Startup entrepreneurs in Pune feel relived from angel tax scrutiny

The union budget has announced a host of incentives for entrepreneurs and startups, including a TV programme exclusively for startups; easing foreign direct investment rules into startup segments like grocery, e-commerce and food delivery; proposing a host of enhancements to the digital payment systems ecosystem that would help fintech startups; incentives for electric vehicles that would help related startups; getting loans up to ₹1 crore in 59 minutes; and ensuring that startups do not feel the heat of angel tax from I-T authorities. The budget also proposed 100% FDI in insurance intermediaries, which will benefit digital insurance startups.

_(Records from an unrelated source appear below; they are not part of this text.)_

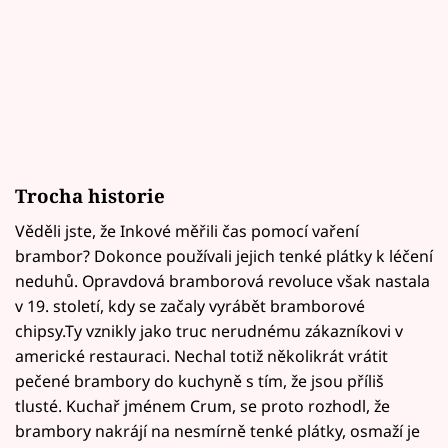
Trocha historie
Věděli jste, že Inkové měřili čas pomocí vaření
brambor? Dokonce používali jejich tenké plátky k léčení
neduhů. Opravdová bramborová revoluce však nastala
v 19. století, kdy se začaly vyrábět bramborové
chipsy.Ty vznikly jako truc nerudnému zákazníkovi v
americké restauraci. Nechal totiž několikrát vrátit
pečené brambory do kuchyně s tím, že jsou příliš
tlusté. Kuchař jménem Crum, se proto rozhodl, že
brambory nakrájí na nesmírně tenké plátky, osmaží je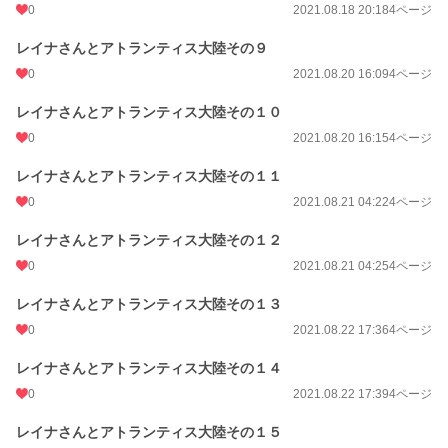
0
2021.08.18 20:18
4ページ
レイナさんとアトランティス大陸その９
0
2021.08.20 16:09
4ページ
レイナさんとアトランティス大陸その１０
0
2021.08.20 16:15
4ページ
レイナさんとアトランティス大陸その１１
0
2021.08.21 04:22
4ページ
レイナさんとアトランティス大陸その１２
0
2021.08.21 04:25
4ページ
レイナさんとアトランティス大陸その１３
0
2021.08.22 17:36
4ページ
レイナさんとアトランティス大陸その１４
0
2021.08.22 17:39
4ページ
レイナさんとアトランティス大陸その１５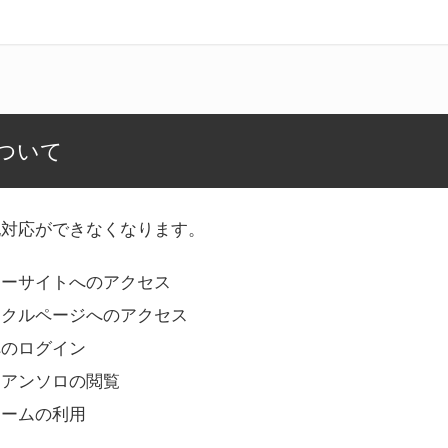
ついて
記対応ができなくなります。
リーサイトへのアクセス
ークルページへのアクセス
へのログイン
Bアンソロの閲覧
ォームの利用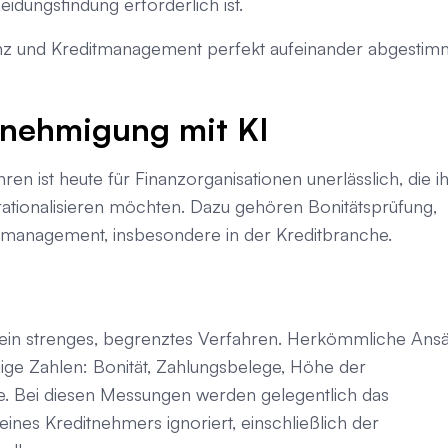
idungsfindung erforderlich ist.
igenz und Kreditmanagement perfekt aufeinander abgestim
enehmigung mit KI
ren ist heute für Finanzorganisationen unerlässlich, die i
rationalisieren möchten. Dazu gehören Bonitätsprüfung,
management, insbesondere in der Kreditbranche.
ein strenges, begrenztes Verfahren. Herkömmliche Ans
enige Zahlen: Bonität, Zahlungsbelege, Höhe der
e. Bei diesen Messungen werden gelegentlich das
eines Kreditnehmers ignoriert, einschließlich der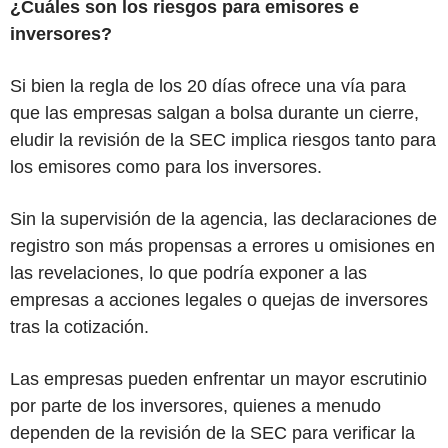
¿Cuáles son los riesgos para emisores e
inversores?
Si bien la regla de los 20 días ofrece una vía para
que las empresas salgan a bolsa durante un cierre,
eludir la revisión de la SEC implica riesgos tanto para
los emisores como para los inversores.
Sin la supervisión de la agencia, las declaraciones de
registro son más propensas a errores u omisiones en
las revelaciones, lo que podría exponer a las
empresas a acciones legales o quejas de inversores
tras la cotización.
Las empresas pueden enfrentar un mayor escrutinio
por parte de los inversores, quienes a menudo
dependen de la revisión de la SEC para verificar la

“Good measures are extension of Startup India to 2025, training in new age technologies, livelihood incubators and support for agri entrepreneurs. Government could have introduced tax breaks for angel investors as it exists in other countries and, most importantly, government processes and functionaries especially at leaf node continue to operate in archaic and obstructive ways, creating difficulties for startups,” said Kiran Deshpande, president TiE Pune and co-founder Mojo Networks.

“Intention to encourage startup by government is welcome, but tax officers need to upgrade their knowledge about digital economy. No requirement to explain fair share pricing by startups to tax department is yet another welcome move by government. Yet the speed of reform and sensitisation of babus need to speed up with same speed as technology and digital economy is progressing. Angle investment tax related changes are welcome, though process seems still complicated, but a big disappointment for small businesses. They will continue to pay 25% taxes, while companies earning up to ₹400 crore also will pay 25% taxes.” Siddarth Deshmukh, founder and CEO, Shimbi Computing Laboratories Pvt ltd.